Capra chegou na América com seis anos, proveniente da Sicília. A família vivia bastante remediada em Los Angeles (haviam sido capazes de pagar um barco para Nova York e seis passagens de trem para o Oeste). Foi para o Throop College of Technology (que viria a se tornar Cal Tech) e graduou-se. Nos idos dos anos 20, a tendência inventiva de Capra o levou a se tornar um criador de gags para Hal Roach e Mack Sennett. Depois substituiria Harry Edwards como diretor de Harry Langdon. O Homem Forte é o filme mais divertido de Langdon, e se Pinto Calçudo não é tão bom, dificilmente explica a súbita ruptura entre os dois homens. Capra foi demitido, e respondeu com um ataque feroz que parece ter feito Langdon vacilar.

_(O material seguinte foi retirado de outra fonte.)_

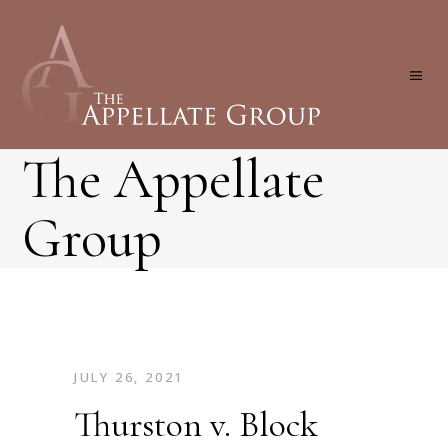
The Appellate
Group
JULY 26, 2021
Thurston v. Block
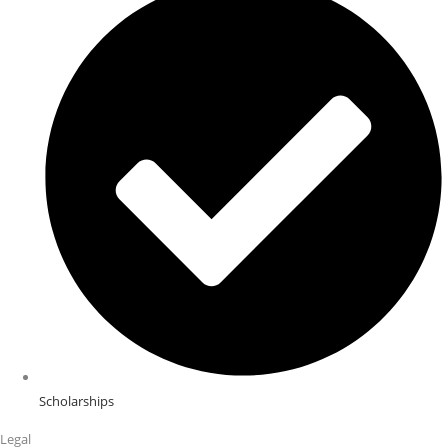
Scholarships
Legal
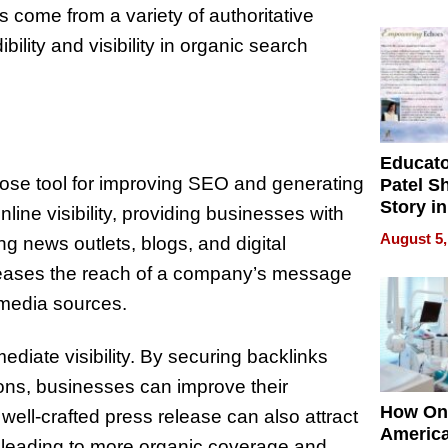
Battleg
ks come from a variety of authoritative
bility and visibility in organic search
Educat
ose tool for improving SEO and generating
Patel S
Story in
line visibility, providing businesses with
Empowe
August 5,
ng news outlets, blogs, and digital
Echoes
increases the reach of a company’s message
 media sources.
diate visibility. By securing backlinks
ions, businesses can improve their
How On
well-crafted press release can also attract
Americ
ly leading to more organic coverage and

O ponto de virada para Capra, e na ocasião para a Columbia, veio quando Harry Cohn o contratou. Os primeiros filmes no estúdio são entretenimentos variados, cheios de vida, velocidade e talento cinematográfico. Que o diretor deles foi pessoalmente ambicioso não o sobrepunha ao material. Com Robert Riskin como seu roteirista e Joseph MacDonald como cinegrafista na maior parte do tempo, desovou A Mulher Miraculosa, com Barbara Stanwyck como evangelizadora - Stanwyck e Capra tiveram um caso; A Flor dos Meus Sonhos, com Stanwyck como uma arrivista; Loura e Sedutora, um dos melhores filmes de Jean Harlow; Loucura Americana, com Walter Huston como presidente do banco durante a quebra da bolsa; O Último Chá do General Yen, incomumente erótico, e com Stanwyck como missionária e Nils Ashter como senhor de guerra chinês; e Dama por um Dia, de Donald Runyon, sobre uma velha vendedora de maçãs (May Robson), que se faz passar por senhora da sociedade.

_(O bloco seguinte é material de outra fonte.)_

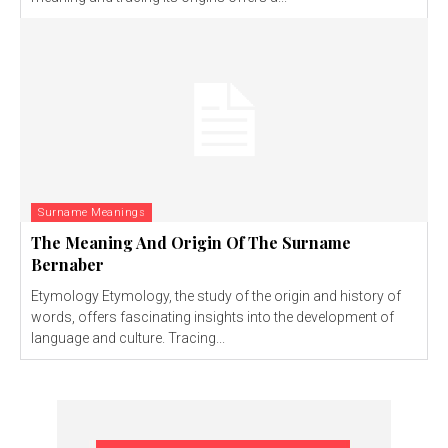
Surname Meanings
The Meaning And Origin Of The Surname
Bernaber
Etymology Etymology, the study of the origin and history of
words, offers fascinating insights into the development of
language and culture. Tracing...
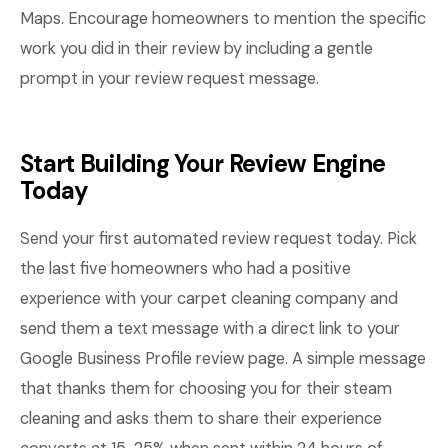
Maps. Encourage homeowners to mention the specific
work you did in their review by including a gentle
prompt in your review request message.
Start Building Your Review Engine
Today
Send your first automated review request today. Pick
the last five homeowners who had a positive
experience with your carpet cleaning company and
send them a text message with a direct link to your
Google Business Profile review page. A simple message
that thanks them for choosing you for their steam
cleaning and asks them to share their experience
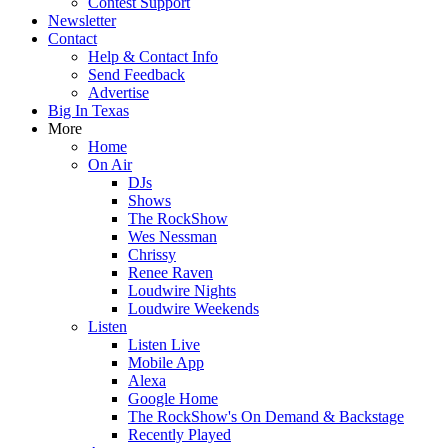
Contest Support
Newsletter
Contact
Help & Contact Info
Send Feedback
Advertise
Big In Texas
More
Home
On Air
DJs
Shows
The RockShow
Wes Nessman
Chrissy
Renee Raven
Loudwire Nights
Loudwire Weekends
Listen
Listen Live
Mobile App
Alexa
Google Home
The RockShow's On Demand & Backstage
Recently Played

Nesse momento, Capra fezAconteceu Naquela Noite, uma comédia romântica pioneira; ganhou os Oscars de melhor filme, ator, atriz, diretor e roteiro adaptado (Riskin); também impulsionou a Columbia no cenário corporativo de Hollywood. Para Capra, era como se transformasse em um homem que se poscionara em algo como o Prêmio Nobel do Cinema. Começou a pregar humanidade, numa época que era obviamente bastante problemática.

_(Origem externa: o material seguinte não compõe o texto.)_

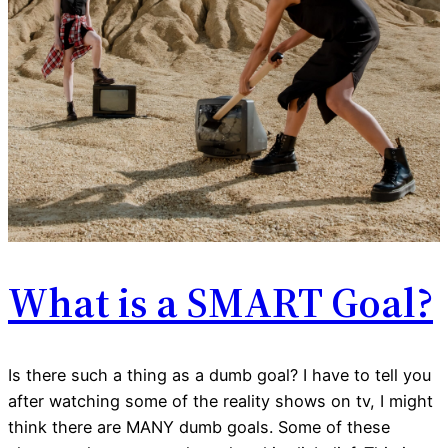
What is a SMART Goal?
Is there such a thing as a dumb goal? I have to tell you
after watching some of the reality shows on tv, I might
think there are MANY dumb goals. Some of these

O que se segiu demonstrou um talento incansável: Riskin, e depois Sidney Buchnan (Mr. Smith] foram soberbos na construção e diálogos - os filmes de Capra se moviam como cães caçadores. O tino para pessoas excêntricas e extras era infalível, e Capra adorava incidentes inusitados; a atuação era frequentemente ousada e inesperada; extraiu muito de Jean Arthur, digamos, mas transformou o nobre Gary Cooper em alguém crescentemente auto-duvidoso e mórbido. E os filmes, parece-me, são uma espécie de inspiracionismo fascista, em que a verdadeira dificuldade diária e tediosa de ser americano é implodida na proposta de uma redescoberta da simples bondade. Ross Perot pode parecer e soar como o Weeny King (em The Palm Beach Story/Mulher de Verdade, de Preston Sturges), mas é uma figura de e para Capra.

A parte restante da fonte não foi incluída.